▶ **TASK DIRECTIONS**: Which lines of the records contain the word "home"? Copy each one.

============

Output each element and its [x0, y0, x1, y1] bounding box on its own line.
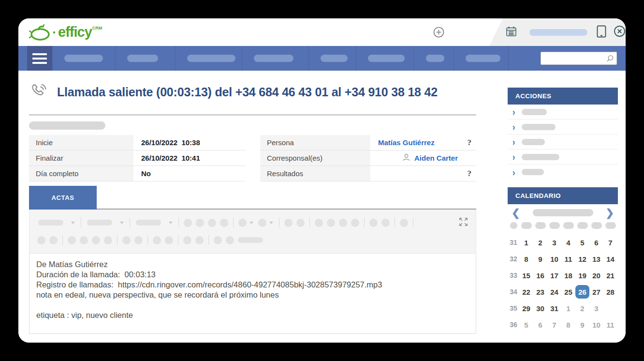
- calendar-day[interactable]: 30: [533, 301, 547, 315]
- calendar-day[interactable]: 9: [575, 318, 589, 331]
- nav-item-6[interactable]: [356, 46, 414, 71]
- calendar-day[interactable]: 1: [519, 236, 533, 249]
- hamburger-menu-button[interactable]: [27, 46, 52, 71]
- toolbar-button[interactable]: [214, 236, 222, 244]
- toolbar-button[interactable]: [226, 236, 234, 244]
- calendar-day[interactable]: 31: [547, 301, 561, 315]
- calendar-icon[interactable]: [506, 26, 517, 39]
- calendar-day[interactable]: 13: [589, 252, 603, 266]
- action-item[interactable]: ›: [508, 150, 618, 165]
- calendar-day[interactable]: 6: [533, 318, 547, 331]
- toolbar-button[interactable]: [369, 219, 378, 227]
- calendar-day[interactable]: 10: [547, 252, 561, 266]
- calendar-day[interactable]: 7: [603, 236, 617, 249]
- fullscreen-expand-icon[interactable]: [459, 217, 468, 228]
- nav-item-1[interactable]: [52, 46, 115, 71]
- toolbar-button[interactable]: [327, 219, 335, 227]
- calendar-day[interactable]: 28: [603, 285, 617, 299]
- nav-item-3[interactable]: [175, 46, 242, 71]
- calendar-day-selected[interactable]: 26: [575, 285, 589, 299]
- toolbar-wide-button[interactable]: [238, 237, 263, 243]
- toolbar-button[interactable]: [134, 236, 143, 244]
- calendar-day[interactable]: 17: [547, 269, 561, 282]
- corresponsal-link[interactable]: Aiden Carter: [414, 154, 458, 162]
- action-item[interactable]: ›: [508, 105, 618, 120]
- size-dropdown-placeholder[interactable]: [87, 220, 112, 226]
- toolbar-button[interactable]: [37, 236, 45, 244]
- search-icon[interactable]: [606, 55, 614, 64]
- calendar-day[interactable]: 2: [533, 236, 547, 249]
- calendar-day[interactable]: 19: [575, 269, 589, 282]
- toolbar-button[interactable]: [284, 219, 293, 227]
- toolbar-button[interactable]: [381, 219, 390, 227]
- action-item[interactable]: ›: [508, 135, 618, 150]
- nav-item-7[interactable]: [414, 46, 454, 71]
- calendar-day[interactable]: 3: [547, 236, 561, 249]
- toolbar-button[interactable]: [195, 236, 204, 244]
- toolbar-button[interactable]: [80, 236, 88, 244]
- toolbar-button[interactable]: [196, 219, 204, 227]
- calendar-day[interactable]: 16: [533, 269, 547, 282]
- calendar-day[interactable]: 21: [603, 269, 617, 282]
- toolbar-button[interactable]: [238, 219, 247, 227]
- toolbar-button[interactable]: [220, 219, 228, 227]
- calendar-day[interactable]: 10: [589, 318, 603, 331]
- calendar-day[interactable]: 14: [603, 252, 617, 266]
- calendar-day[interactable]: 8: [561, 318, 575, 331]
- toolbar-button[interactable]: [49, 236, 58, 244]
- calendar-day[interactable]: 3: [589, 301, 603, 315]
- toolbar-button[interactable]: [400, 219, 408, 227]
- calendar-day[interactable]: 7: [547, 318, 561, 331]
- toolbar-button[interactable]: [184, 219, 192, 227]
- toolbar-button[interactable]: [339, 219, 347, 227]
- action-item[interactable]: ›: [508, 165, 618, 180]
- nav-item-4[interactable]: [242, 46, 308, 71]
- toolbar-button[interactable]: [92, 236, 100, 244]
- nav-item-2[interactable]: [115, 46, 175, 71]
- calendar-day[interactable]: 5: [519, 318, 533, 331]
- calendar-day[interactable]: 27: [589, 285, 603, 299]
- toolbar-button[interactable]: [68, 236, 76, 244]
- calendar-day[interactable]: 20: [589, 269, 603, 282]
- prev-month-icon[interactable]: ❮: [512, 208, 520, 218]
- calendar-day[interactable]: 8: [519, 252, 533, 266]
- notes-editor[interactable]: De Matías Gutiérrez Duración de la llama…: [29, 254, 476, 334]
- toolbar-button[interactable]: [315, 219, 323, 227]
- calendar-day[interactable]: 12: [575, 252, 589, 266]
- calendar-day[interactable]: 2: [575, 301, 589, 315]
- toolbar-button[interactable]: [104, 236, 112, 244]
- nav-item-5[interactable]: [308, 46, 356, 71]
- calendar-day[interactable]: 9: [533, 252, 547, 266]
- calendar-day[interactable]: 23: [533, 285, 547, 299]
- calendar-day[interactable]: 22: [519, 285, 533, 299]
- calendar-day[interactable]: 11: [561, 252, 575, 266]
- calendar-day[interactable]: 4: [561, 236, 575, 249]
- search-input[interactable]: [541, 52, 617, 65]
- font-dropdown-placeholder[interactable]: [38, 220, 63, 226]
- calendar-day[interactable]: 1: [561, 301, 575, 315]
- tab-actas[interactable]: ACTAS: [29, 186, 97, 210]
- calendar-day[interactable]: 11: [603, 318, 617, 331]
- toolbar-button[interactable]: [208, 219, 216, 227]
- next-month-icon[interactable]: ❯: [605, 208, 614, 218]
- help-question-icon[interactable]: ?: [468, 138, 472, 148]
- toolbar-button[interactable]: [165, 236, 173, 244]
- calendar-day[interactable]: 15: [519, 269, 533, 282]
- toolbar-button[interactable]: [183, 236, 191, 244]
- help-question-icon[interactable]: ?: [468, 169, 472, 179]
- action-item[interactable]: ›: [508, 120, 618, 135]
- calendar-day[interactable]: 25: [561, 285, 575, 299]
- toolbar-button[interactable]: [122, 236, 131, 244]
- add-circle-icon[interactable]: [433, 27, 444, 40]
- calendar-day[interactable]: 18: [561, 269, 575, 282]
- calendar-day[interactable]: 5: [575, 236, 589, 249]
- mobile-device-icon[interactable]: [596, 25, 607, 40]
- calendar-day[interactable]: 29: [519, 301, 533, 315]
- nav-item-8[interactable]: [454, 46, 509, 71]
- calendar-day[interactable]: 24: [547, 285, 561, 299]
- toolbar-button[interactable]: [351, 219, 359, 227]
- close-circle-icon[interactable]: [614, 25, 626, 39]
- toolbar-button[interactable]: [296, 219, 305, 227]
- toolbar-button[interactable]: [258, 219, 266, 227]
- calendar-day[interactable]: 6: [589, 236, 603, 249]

============

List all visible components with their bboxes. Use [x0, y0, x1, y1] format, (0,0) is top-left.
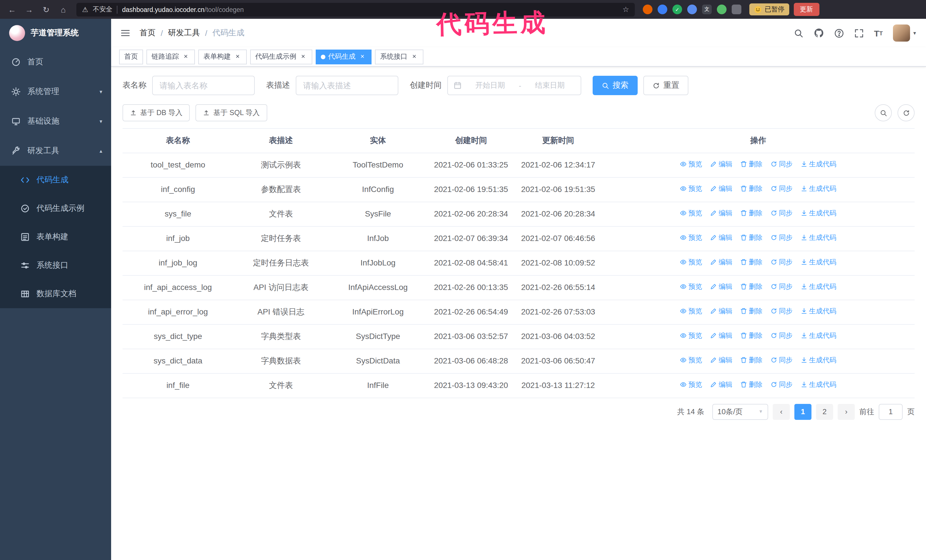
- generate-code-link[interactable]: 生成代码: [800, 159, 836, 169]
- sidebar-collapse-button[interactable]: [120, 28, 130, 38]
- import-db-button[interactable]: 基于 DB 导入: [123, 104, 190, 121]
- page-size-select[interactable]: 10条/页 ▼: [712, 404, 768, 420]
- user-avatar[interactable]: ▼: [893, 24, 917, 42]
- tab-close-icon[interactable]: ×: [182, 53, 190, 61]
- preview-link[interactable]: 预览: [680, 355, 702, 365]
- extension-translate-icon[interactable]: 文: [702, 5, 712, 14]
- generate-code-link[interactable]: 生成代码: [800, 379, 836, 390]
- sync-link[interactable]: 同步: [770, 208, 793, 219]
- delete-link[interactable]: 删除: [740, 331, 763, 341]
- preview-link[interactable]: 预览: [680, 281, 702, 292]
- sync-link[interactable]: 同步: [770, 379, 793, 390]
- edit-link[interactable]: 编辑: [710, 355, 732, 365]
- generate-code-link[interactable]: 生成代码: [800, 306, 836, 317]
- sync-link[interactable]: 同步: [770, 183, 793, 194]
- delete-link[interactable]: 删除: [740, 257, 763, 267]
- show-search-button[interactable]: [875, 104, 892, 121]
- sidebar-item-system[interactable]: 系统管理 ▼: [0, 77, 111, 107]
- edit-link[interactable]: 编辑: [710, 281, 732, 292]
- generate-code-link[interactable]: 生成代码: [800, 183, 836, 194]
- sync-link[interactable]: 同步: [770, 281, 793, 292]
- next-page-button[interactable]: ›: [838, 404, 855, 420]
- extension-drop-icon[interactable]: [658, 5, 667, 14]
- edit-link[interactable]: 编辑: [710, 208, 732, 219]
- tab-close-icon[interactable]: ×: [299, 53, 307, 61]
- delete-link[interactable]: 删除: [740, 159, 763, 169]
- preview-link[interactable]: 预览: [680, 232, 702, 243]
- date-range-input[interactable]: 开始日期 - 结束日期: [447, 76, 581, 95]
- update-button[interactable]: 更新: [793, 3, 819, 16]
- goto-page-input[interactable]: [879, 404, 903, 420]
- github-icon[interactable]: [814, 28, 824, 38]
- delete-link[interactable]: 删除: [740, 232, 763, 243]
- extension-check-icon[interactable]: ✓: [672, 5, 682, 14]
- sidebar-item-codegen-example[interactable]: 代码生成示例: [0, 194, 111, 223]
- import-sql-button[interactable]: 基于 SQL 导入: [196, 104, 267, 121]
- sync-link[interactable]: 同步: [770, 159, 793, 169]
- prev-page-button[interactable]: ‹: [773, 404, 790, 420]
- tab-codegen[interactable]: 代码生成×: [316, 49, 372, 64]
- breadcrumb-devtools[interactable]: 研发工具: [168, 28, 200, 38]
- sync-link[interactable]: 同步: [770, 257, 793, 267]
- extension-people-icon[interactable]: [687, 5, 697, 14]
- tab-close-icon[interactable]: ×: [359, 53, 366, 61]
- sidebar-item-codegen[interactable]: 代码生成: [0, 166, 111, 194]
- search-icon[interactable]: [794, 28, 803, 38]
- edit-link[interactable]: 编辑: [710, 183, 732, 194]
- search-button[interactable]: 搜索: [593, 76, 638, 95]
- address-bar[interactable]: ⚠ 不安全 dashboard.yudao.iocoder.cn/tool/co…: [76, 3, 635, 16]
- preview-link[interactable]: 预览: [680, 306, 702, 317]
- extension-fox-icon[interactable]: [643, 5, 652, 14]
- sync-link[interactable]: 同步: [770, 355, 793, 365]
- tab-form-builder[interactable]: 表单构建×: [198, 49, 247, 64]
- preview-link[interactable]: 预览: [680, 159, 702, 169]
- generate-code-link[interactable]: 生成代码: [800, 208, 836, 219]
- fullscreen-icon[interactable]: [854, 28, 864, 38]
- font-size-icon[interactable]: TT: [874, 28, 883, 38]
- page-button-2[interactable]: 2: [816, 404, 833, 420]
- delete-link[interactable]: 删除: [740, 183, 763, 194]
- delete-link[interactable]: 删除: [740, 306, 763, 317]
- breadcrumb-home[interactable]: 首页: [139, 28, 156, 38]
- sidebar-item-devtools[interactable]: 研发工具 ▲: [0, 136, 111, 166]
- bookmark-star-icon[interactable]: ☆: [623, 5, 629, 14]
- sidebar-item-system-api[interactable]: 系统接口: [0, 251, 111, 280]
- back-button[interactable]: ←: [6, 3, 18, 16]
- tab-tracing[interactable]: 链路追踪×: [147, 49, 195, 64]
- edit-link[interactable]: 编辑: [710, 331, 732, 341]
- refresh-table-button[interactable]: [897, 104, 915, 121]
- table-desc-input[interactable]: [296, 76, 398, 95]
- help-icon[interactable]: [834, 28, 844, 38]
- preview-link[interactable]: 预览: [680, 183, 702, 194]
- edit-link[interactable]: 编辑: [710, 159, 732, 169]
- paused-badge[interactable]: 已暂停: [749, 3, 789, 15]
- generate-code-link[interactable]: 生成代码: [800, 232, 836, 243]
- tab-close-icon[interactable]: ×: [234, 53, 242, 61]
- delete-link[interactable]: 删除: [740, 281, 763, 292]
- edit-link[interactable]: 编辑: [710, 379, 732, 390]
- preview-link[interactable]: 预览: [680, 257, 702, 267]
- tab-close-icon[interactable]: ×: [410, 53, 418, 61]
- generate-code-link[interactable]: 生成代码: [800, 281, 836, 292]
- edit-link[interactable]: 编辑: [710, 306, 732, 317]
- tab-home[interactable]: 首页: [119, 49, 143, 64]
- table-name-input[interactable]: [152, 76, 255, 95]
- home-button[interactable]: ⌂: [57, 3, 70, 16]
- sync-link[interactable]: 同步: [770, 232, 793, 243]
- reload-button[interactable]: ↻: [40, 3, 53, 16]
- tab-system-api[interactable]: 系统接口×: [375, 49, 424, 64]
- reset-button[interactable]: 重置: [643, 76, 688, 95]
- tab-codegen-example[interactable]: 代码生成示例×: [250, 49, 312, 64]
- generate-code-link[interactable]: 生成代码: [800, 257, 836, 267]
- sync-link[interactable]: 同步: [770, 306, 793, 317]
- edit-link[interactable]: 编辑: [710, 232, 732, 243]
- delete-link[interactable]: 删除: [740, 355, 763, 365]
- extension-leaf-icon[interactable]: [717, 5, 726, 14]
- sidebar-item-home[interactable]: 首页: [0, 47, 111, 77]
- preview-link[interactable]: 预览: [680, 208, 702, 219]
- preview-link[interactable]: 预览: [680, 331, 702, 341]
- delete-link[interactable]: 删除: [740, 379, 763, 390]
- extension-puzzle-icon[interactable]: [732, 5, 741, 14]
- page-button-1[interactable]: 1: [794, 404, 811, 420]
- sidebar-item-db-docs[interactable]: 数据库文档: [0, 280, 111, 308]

============

▶ **EXERCISE ANSWER**:
- breadcrumb-home[interactable]: 首页: [139, 28, 156, 38]
- tab-home[interactable]: 首页: [119, 49, 143, 64]
- home-button[interactable]: ⌂: [57, 3, 70, 16]
- sidebar-item-home[interactable]: 首页: [0, 47, 111, 77]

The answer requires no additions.